### What the exercise asks
Omit the pictures, then reproduce every remaining record exactly.

==== Exercise material

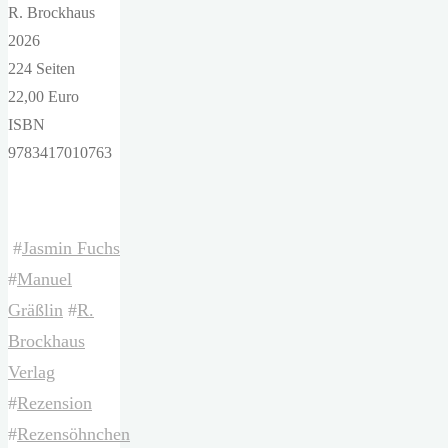
R. Brockhaus
2026
224 Seiten
22,00 Euro
ISBN
9783417010763
#
Jasmin Fuchs
#
Manuel
Gräßlin
#
R.
Brockhaus
Verlag
#
Rezension
#
Rezensöhnchen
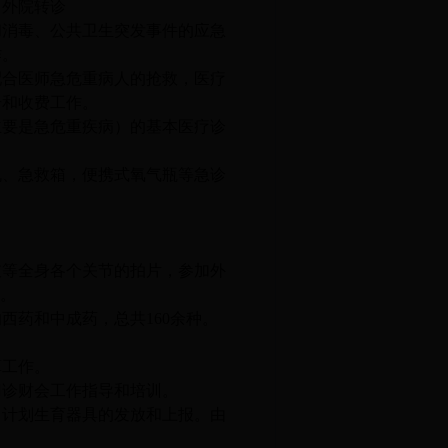
、外院转诊
和消毒、公共卫生突发事件的应急
作。
配合医师急危重病人的抢救，医疗
号和收费工作。
主要是急危重疾病）的基本医疗诊
机、急救箱，便携式氧气瓶等急诊
。
肢等全身各个关节的拍片，参加外
作。
的西药和中成药，总共
160
余种。
算工作。
门诊财会工作指导和培训。
，计划生育器具的发放和上报。由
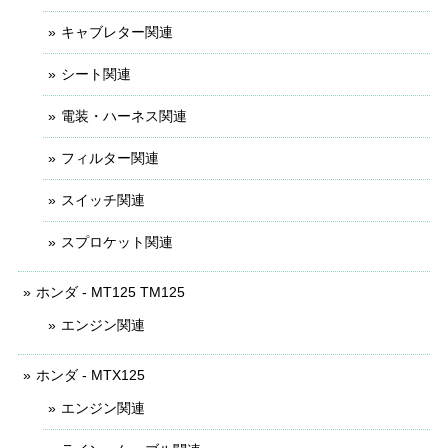
キャブレター関連
シート関連
電装・ハーネス関連
フィルター関連
スイッチ関連
スプロケット関連
ホンダ - MT125 TM125
エンジン関連
ホンダ - MTX125
エンジン関連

========

### Output of the task
R. Brockhaus
2026
224 Seiten
22,00 Euro
ISBN
9783417010763
#
Jasmin Fuchs
#
Manuel
Gräßlin
#
R.
Brockhaus
Verlag
#
Rezension
#
Rezensöhnchen
、外院转诊
和消毒、公共卫生突发事件的应急
作。
配合医师急危重病人的抢救，医疗
号和收费工作。
主要是急危重疾病）的基本医疗诊
机、急救箱，便携式氧气瓶等急诊
。
肢等全身各个关节的拍片，参加外
作。
的西药和中成药，总共
160
余种。
算工作。
门诊财会工作指导和培训。
，计划生育器具的发放和上报。由
キャブレター関連
シート関連
電装・ハーネス関連
フィルター関連
スイッチ関連
スプロケット関連
ホンダ - MT125 TM125
エンジン関連
ホンダ - MTX125
エンジン関連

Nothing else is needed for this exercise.